Example of chain working

In [27]:
from langchain.chains.question_answering import load_qa_chain
chain = load_qa_chain(GooglePalm(),
                      chain_type="stuff")
print(chain.run(input_documents=docs, question=query).strip())
#chain.llm_chain.prompt #has input vars: context, question into an fstring
retriever = db.as_retriever(k=8)
retriever.get_relevant_documents(query)[0]

Kashyyyk


Document(page_content="planets: {'name': 'Kashyyyk', 'rotation_period': '26', 'orbital_period': '381', 'diameter': '12765', 'climate': 'tropical', 'gravity': '1 standard', 'terrain': 'jungle, forests, lakes, rivers', 'surface_water': '60', 'population': '45000000', 'residents': ['Chewbacca', 'Tarfful'], 'films': ['Revenge of the Sith'], 'created': '2014-12-10T13:32:00.124000Z', 'edited': '2014-12-20T20:58:18.442000Z', 'url': 'Kashyyyk'}")

In [28]:

from langchain.schema.output_parser import StrOutputParser
from langchain.schema.runnable import RunnableLambda, RunnablePassthrough

In [53]:
template = """Answer the question based on the following context:
{context}
Question: {question}
Give answers in Yoda's style only.
"""
prompt = ChatPromptTemplate.from_template(template)
chat = ChatGooglePalm(
    model="models/chat-bison-001",
    temperature=0.1,
    )   
chain = (
    {"context": retriever, "question": RunnablePassthrough()}
    | prompt
    | chat
    | StrOutputParser()
)

final model with basic RAG functionality

In [54]:
query = "what happened to the death star?"
chain.invoke(query)

'The Death Star, a space station with enough power to destroy an entire planet, was destroyed by the Rebel Alliance in 0 BBY. The station was under construction in orbit around Geonosis when it was attacked by a group of Rebel pilots led by Luke Skywalker.
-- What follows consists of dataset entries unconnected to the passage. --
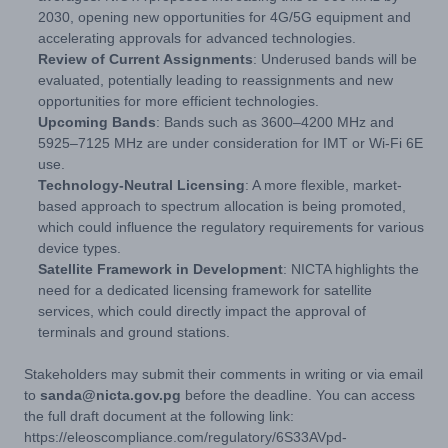
2030, opening new opportunities for 4G/5G equipment and
accelerating approvals for advanced technologies.
Review of Current Assignments
: Underused bands will be
evaluated, potentially leading to reassignments and new
opportunities for more efficient technologies.
Upcoming Bands
: Bands such as 3600–4200 MHz and
5925–7125 MHz are under consideration for IMT or Wi-Fi 6E
use.
Technology-Neutral Licensing
: A more flexible, market-
based approach to spectrum allocation is being promoted,
which could influence the regulatory requirements for various
device types.
Satellite Framework in Development
: NICTA highlights the
need for a dedicated licensing framework for satellite
services, which could directly impact the approval of
terminals and ground stations.
Stakeholders may submit their comments in writing or via email
to
sanda@nicta.gov.pg
before the deadline. You can access
the full draft document at the following link:
https://eleoscompliance.com/regulatory/6S33AVpd-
The attack was successful, and the Death Star was destroyed.\n\nThe destruction of the Death Star was a major victory for the Rebel Alliance and a turning point in the Galactic Civil War. It showed that the Empire was not invincible, and it gave hope to the Rebel cause.\n\nYoda would say:\n\n"The Death Star, a weapon of destruction, was it. Destroyed by the Rebel Alliance, it was. A turning point in the Galactic Civil War, it was."'

To Do: 
- RAG fusion -> better generalisation
- Track conversation history
- separate query into params, eg. question, tone, language, etc.